Sanders, Vt., Harris, Calif., Sen. Elizabeth Warren, Mass., and others in the Democratic field advocate scrapping the current system under the Affordable Care Act. They would replace it with a Medicare-for-all system that, eventually, would eliminate private, employer-based insurance. Some supplemental insurance likely would be available, just as it is today for those on the current Medicare system.

Biden argues that what his rivals are advocating is something far more complex that simply adding everyone on private insurance today to the current Medicare system. "It's not Medicare as you know it," he said. "The present Medicare system goes away. It's a brand new Medicare system. And so it is one that I think is going to be difficult to pass."

Biden credited Sanders at least with being upfront about the cost of a new program and the tax implications. "Bernie's been very honest about it," he said. "He said you have to raise taxes on the middle class. He says he's going to end all private insurance. I mean he was straightforward about it."

Sanders has said his plan would require increased taxes but argues that it would result in people paying less for their health care than under today's system.

Jonathan Martin of the New York Times asked Biden whether the other Democrats have been as honest as Sanders about the tax and cost implications of their plans. "So far not," he said. "So far not. They may. They may." He added, "I oppose the Republican Party trying to get rid of Obamacare . . . and I oppose Democrats who are" trying to do the same.

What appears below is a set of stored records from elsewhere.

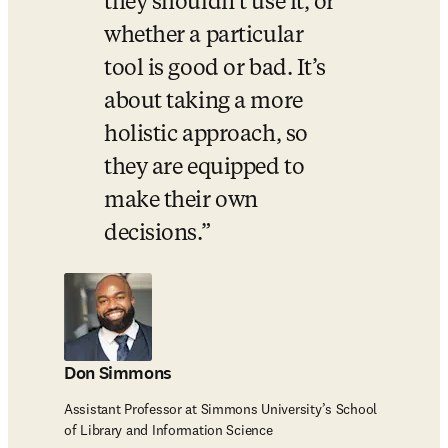
they shouldn’t use it, or 
whether a particular 
tool is good or bad. It’s 
about taking a more 
holistic approach, so 
they are equipped to 
make their own 
decisions.
Don Simmons
Assistant Professor at Simmons University’s School
of Library and Information Science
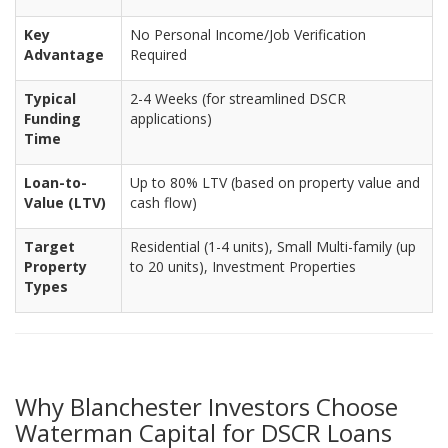
Key
No Personal Income/Job Verification
Advantage
Required
Typical
2-4 Weeks (for streamlined DSCR
Funding
applications)
Time
Loan-to-
Up to 80% LTV (based on property value and
Value (LTV)
cash flow)
Target
Residential (1-4 units), Small Multi-family (up
Property
to 20 units), Investment Properties
Types
Why Blanchester Investors Choose
Waterman Capital for DSCR Loans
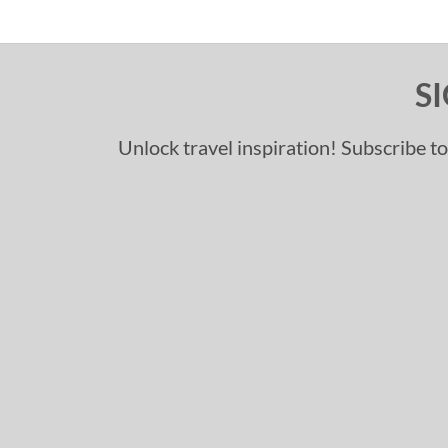
S
Unlock travel inspiration! Subscribe to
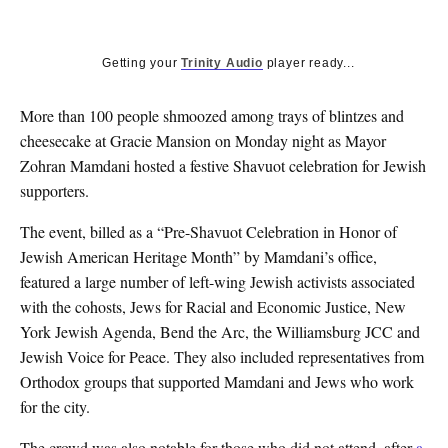
Getting your
Trinity Audio
player ready...
More than 100 people shmoozed among trays of blintzes and
cheesecake at Gracie Mansion on Monday night as Mayor
Zohran Mamdani hosted a festive Shavuot celebration for Jewish
supporters.
The event, billed as a “Pre-Shavuot Celebration in Honor of
Jewish American Heritage Month” by Mamdani’s office,
featured a large number of left-wing Jewish activists associated
with the cohosts, Jews for Racial and Economic Justice, New
York Jewish Agenda, Bend the Arc, the Williamsburg JCC and
Jewish Voice for Peace. They also included representatives from
Orthodox groups that supported Mamdani and Jews who work
for the city.
The crowd was also notable for those who did not attend, after
a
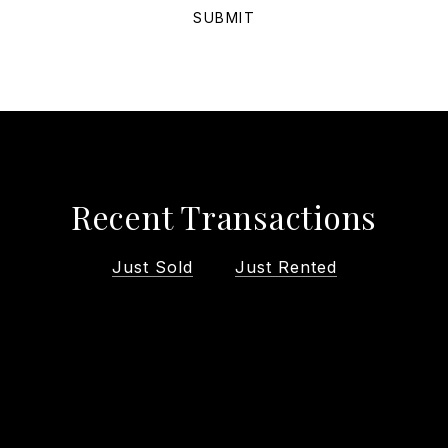
SUBMIT
Recent Transactions
Just Sold
Just Rented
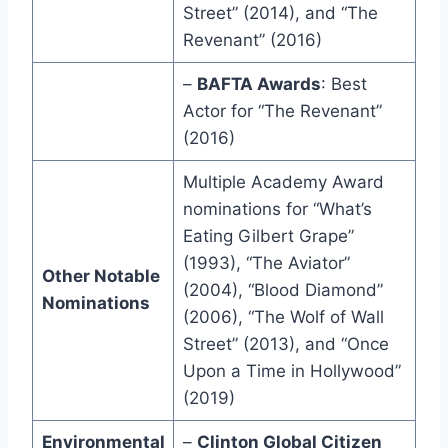
Street” (2014), and “The
Revenant” (2016)
–
BAFTA Awards
: Best
Actor for “The Revenant”
(2016)
Multiple Academy Award
nominations for “What’s
Eating Gilbert Grape”
(1993), “The Aviator”
Other Notable
(2004), “Blood Diamond”
Nominations
(2006), “The Wolf of Wall
Street” (2013), and “Once
Upon a Time in Hollywood”
(2019)
Environmental
–
Clinton Global Citizen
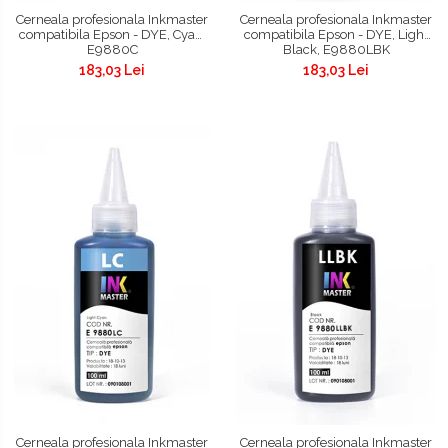
Cerneala profesionala Inkmaster
Cerneala profesionala Inkmaster
compatibila Epson - DYE, Cyan,
compatibila Epson - DYE, Light
E9880C
Black, E9880LBK
183,03 Lei
183,03 Lei
Cerneala profesionala Inkmaster
Cerneala profesionala Inkmaster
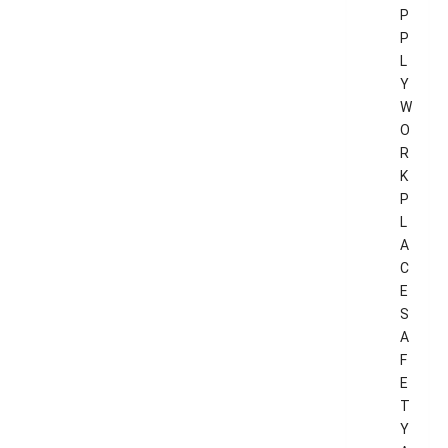
P
P
L
Y
W
O
R
K
P
L
A
C
E
S
A
F
E
T
Y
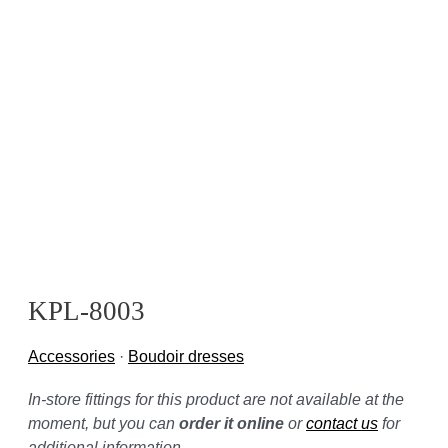
KPL-8003
Accessories
·
Boudoir dresses
In-store fittings for this product are not available at the
moment, but you can
order it online
or
contact us
for
additional information.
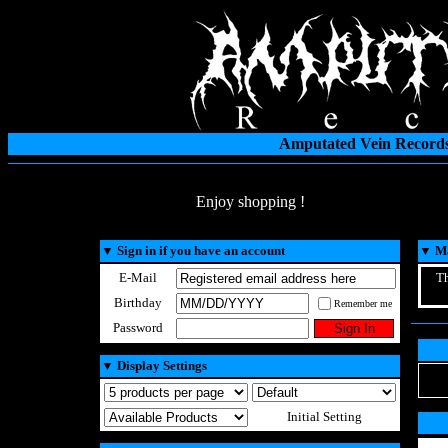
Amputated Vein Records
Enjoy shopping !
▼
Sign in if you have an account
▼
Ma
E-Mail
Th
Birthday
Remember me
Password
▼
Display Settings
Initial Setting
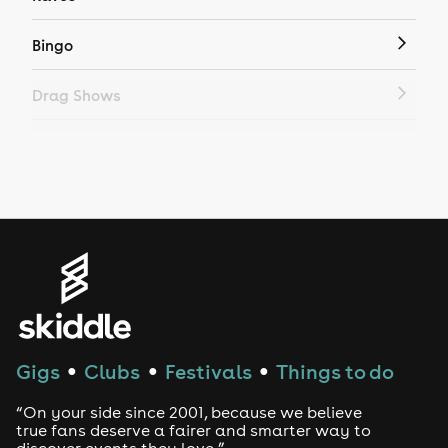
Bingo
Drag Shows
Drag Bottomless Brunch
LGBTQ
Genres
House
Techno
Gigs
Clubs
Festivals
Things to do
●
●
●
Drum and Bass
“On your side since 2001, because we believe
true fans deserve a fairer and smarter way to
discover events they love.”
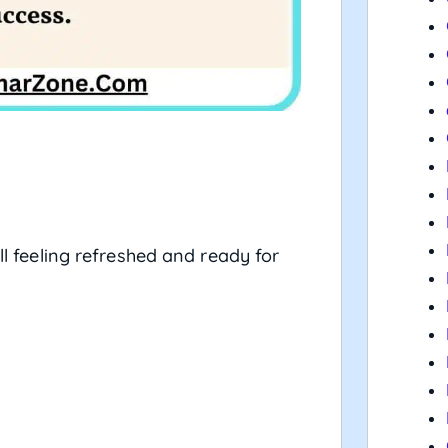
l feeling refreshed and ready for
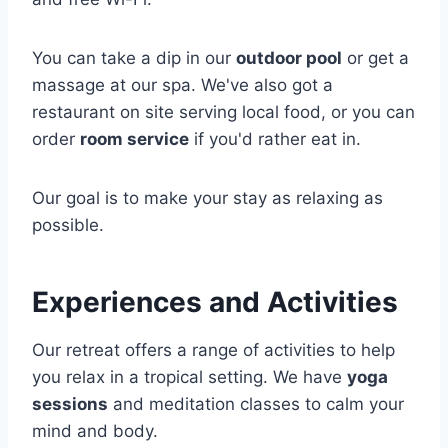
You can take a dip in our
outdoor pool
or get a
massage at our spa. We've also got a
restaurant on site serving local food, or you can
order
room service
if you'd rather eat in.
Our goal is to make your stay as relaxing as
possible.
Experiences and Activities
Our retreat offers a range of activities to help
you relax in a tropical setting. We have
yoga
sessions
and meditation classes to calm your
mind and body.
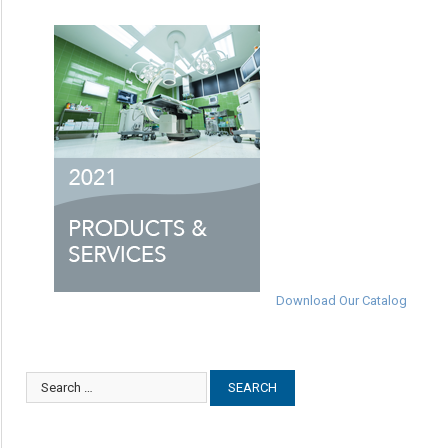
Download Our Catalog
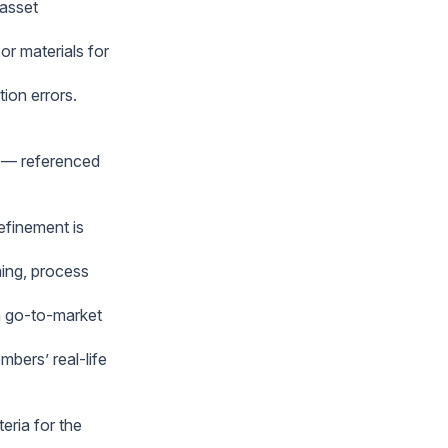
 asset
r materials for
ion errors.
” — referenced
efinement is
ming, process
rm go-to-market
bers’ real-life
eria for the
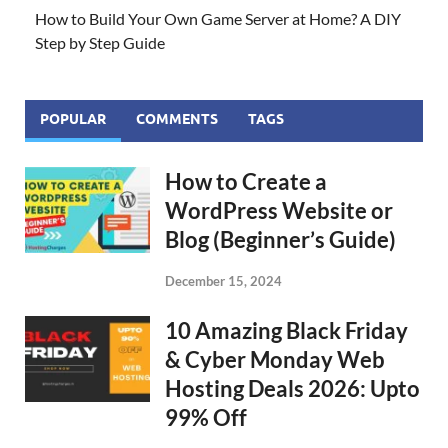
How to Build Your Own Game Server at Home? A DIY
Step by Step Guide
POPULAR
COMMENTS
TAGS
How to Create a
WordPress Website or
Blog (Beginner’s Guide)
December 15, 2024
10 Amazing Black Friday
& Cyber Monday Web
Hosting Deals 2026: Upto
99% Off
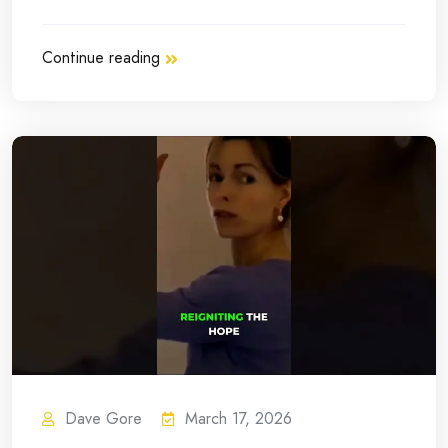
Continue reading
Dave Gore
March 17, 2026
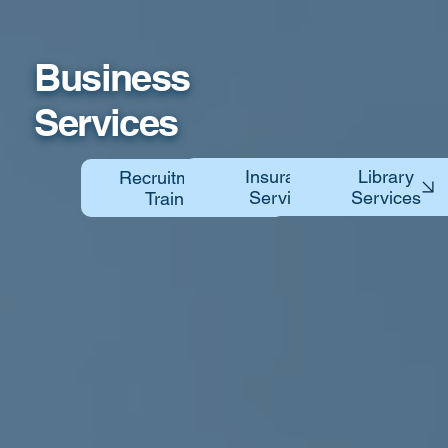
Business
Services
Library
Insurance
Recruitment &
Services
Training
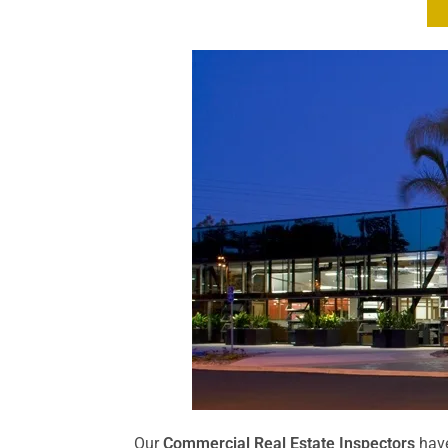
Our
Commercial Real Estate Inspectors
have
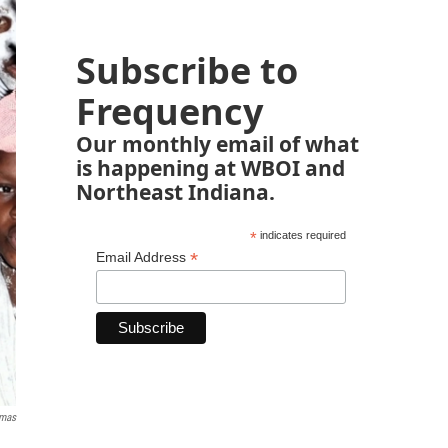
Subscribe to
Frequency
Our monthly email of what
is happening at WBOI and
Northeast Indiana.
*
indicates required
*
Email Address
mas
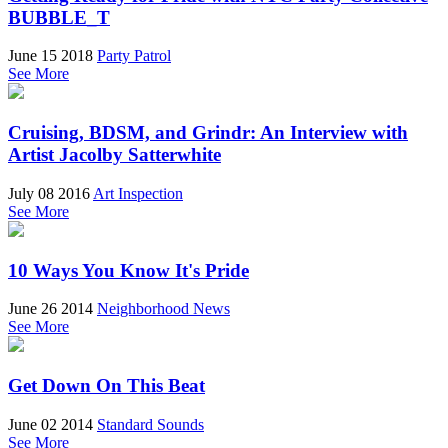
BUBBLE_T
June 15 2018
Party Patrol
See More
Cruising, BDSM, and Grindr: An Interview with
Artist Jacolby Satterwhite
July 08 2016
Art Inspection
See More
10 Ways You Know It's Pride
June 26 2014
Neighborhood News
See More
Get Down On This Beat
June 02 2014
Standard Sounds
See More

Asked specifically whether Harris has been clear on her position about eliminating private insurance under a Medicare-for-all plan, Biden grinned. "I'll let you guys make that judgment," he said.

Just how deep are Biden's differences with the others on the issue of health care? Is this a policy difference or does this go to the kind of campaign Democrats should run to maximize their chances of defeating President Trump in 2020?

Biden was asked directly whether Democrats can win a general election in 2020 if their nominee is advocating Medicare-for-all. He was clearly uncomfortable. He hesitated. He took a stab at answering, saying "well, look, I'm not going to," before pivoting back to safety by talking about the merits of keeping the current system and building on it.

He avoided a direct answer, but the question likely will come back to him as the campaign goes forward.

Biden also pushed back at Democrats who have criticized him for suggesting that, as president, he would try to work with Republicans and would seek compromises. That, in fact, was what prompted his reference to being skewered by what he called the "New Democratic Party." He knows he's been called naive for suggesting that the kind of legislating he did in the past could work in today's charged political climate.

In Dover, he pointed to the Constitution and indicated that he believes a president must respect the authority of the legislative branch and therefore work with lawmakers to enact legislation, rather than operating independently.

"We have a Constitution that says we have a separation of powers," he said. "I love my candidates I'm running with who would say to me, 'Trump is abusing the executive authority by using executive orders for things he has no right to do,' and then say, 'By the way, if I'm elected I'm going to issue an executive order to make sure the following things happen.' "

He did not mention Harris by name, but she has said if Congress does not move on gun legislation during her first 100 days in office, she would take action by executive order to do so. What Biden didn't note was the degree to which the man with whom he served under, President Barack Obama, turned to executive orders during his final years in office when he found his path blocked by the Republican-controlled Congress.

Biden can't afford another wobbly debate performance. He will defend his own positions in Detroit, but the question is how effectively he will challenge the ideas of others. If his views are as deeply felt as he suggests; if he believes in smaller steps on health care as the smartest course politically and in terms of policy; if he believes his rivals are the ones who are naive about how to make the system work, will he advocate that forcefully or tentatively?

In other words, will Biden be as strong an advocate for his positions as his leading rivals are for theirs?